Of course, such feedback is extremely valuable, but it can also come at a
cost. IMO, whether or not it is a good idea to ship early and often depends on
the "cost" of obtaining feedback.

For example, say you are developing a web-app for a sizable customer base and
it is easy to release intermediate releases and put it in front of a small
fraction of your potential customer base and obtain instant feedback. In this
scenario, your "cost" of obtaining feedback is negligible and I think it makes
all kinds of sense to ship early and often.
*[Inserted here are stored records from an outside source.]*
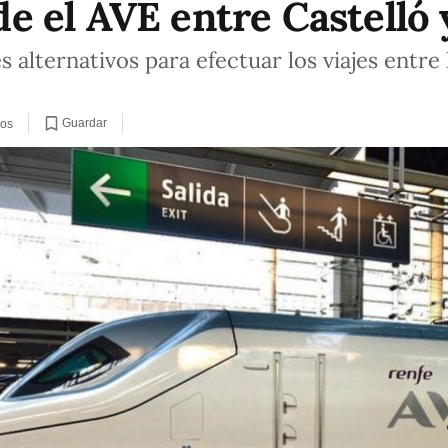
 el AVE entre Castelló 
alternativos para efectuar los viajes entre l
Guardar
ios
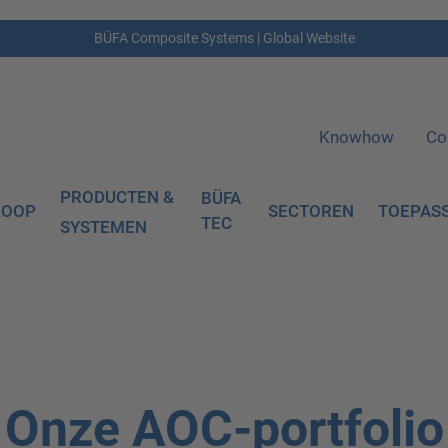
BÜFA Composite Systems | Global Website
Knowhow
Co
PRODUCTEN &
BÜFA
KOOP
SECTOREN
TOEPAS
TEC
SYSTEMEN
Onze AOC-portfolio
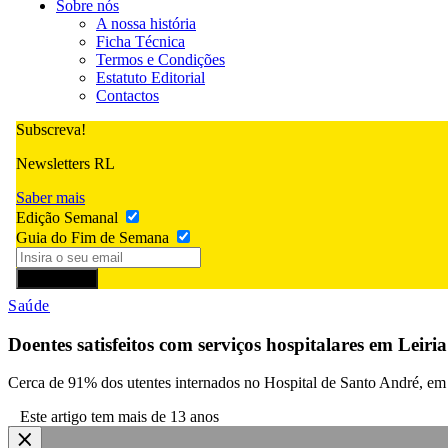
Sobre nós
A nossa história
Ficha Técnica
Termos e Condições
Estatuto Editorial
Contactos
Subscreva!
Newsletters RL
Saber mais
Edição Semanal
Guia do Fim de Semana
Subscrever
Saúde
Doentes satisfeitos com serviços hospitalares em Leiria
Cerca de 91% dos utentes internados no Hospital de Santo André, em 
Este artigo tem mais de 13 anos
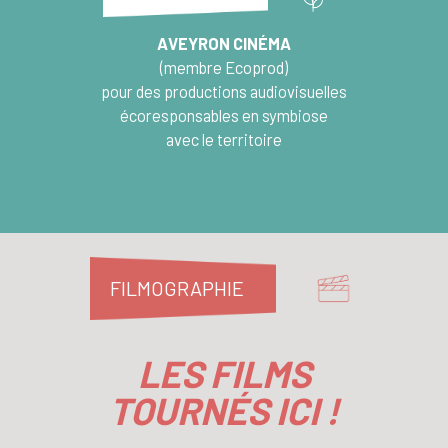
AVEYRON CINÉMA
(membre
Ecoprod
)
pour des productions audiovisuelles
écoresponsables en symbiose
avec le territoire
FILMOGRAPHIE
LES FILMS
TOURNÉS ICI !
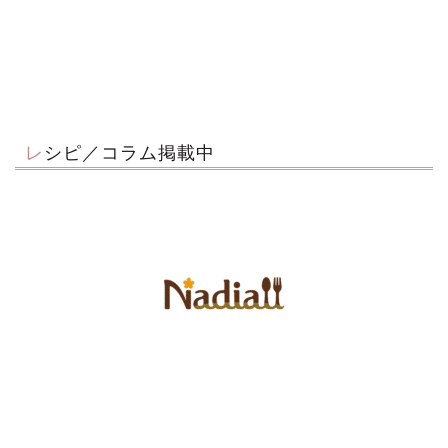
レシピ／コラム掲載中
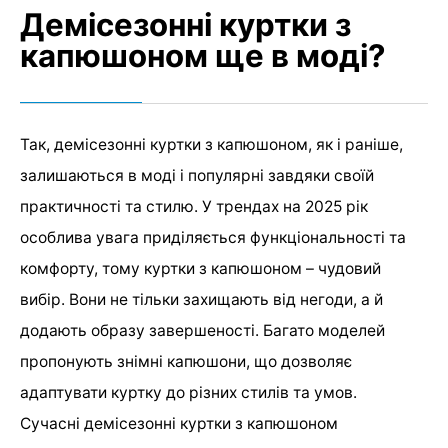
Демісезонні куртки з
капюшоном ще в моді?
Так, демісезонні куртки з капюшоном, як і раніше,
залишаються в моді і популярні завдяки своїй
практичності та стилю. У трендах на 2025 рік
особлива увага приділяється функціональності та
комфорту, тому куртки з капюшоном – чудовий
вибір. Вони не тільки захищають від негоди, а й
додають образу завершеності. Багато моделей
пропонують знімні капюшони, що дозволяє
адаптувати куртку до різних стилів та умов.
Сучасні демісезонні куртки з капюшоном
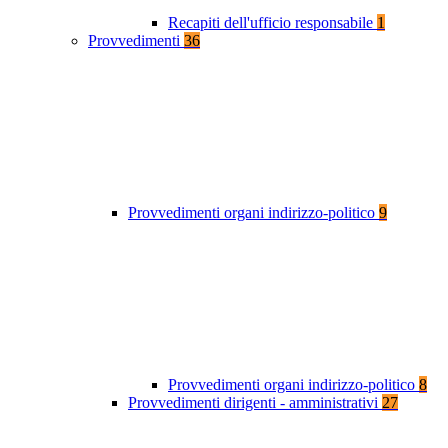
Recapiti dell'ufficio responsabile
1
Provvedimenti
36
Provvedimenti organi indirizzo-politico
9
Provvedimenti organi indirizzo-politico
8
Provvedimenti dirigenti - amministrativi
27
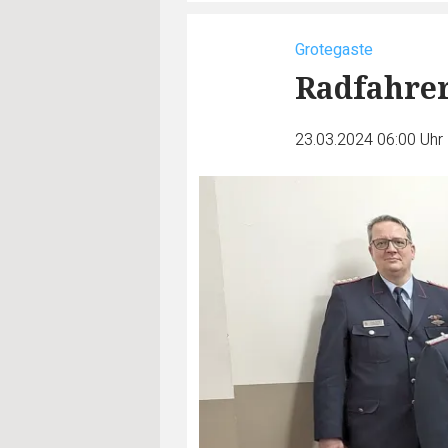
Grotegaste
Radfahrer
23.03.2024 06:00 Uhr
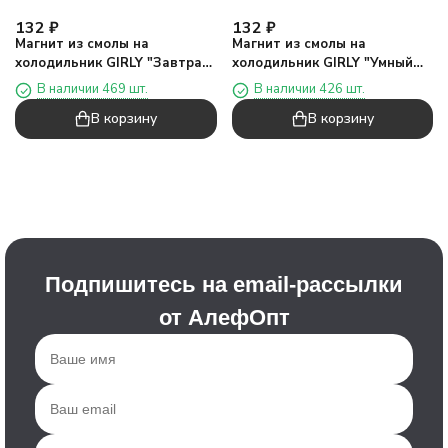
132
₽
132
₽
Магнит из смолы на
Магнит из смолы на
холодильник GIRLY "Завтрак"
холодильник GIRLY "Умный
(5.5*4.5)
кот" (5.5*4.5)
В наличии 469 шт.
В наличии 426 шт.
В корзину
В корзину
Подпишитесь на email-рассылки
от АлефОпт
However, consider another scenario (one that I am more familiar with). You are
developing software for a medical device, perhaps in a surgical setting. Your
chances to test this software with _actual_ customers (e.g. surgeons operating
on live patients) are extremely limited and costly to obtain. Not only that,
but surgeons (and doctors in general) have a low tolerance for time wasting
and may very well lose confidence in a product that is not thoroughly tested.
The confidence of your early-adopter surgeons, often key opinion leaders
(KOLs), in your target market is something you cannot afford to lose. In this
scenario, cost of obtaining feedback is staggering and shipping early and
often, to real-world customers, is almost impossible and wholly unadvisable. I
still recommend you iterate and test often in this scenario, but it must
happen internally.

------
codegeek
More than shipping fast, it is about getting something out there. I have been
stuck with a project which I should have frikin shipped a year ago. I am still
thinking about customer development instead of putting something out there and
getting the customer to validate :(. Need a kick in the butt desparately. So
yes, I say ship fast and ship now if you can.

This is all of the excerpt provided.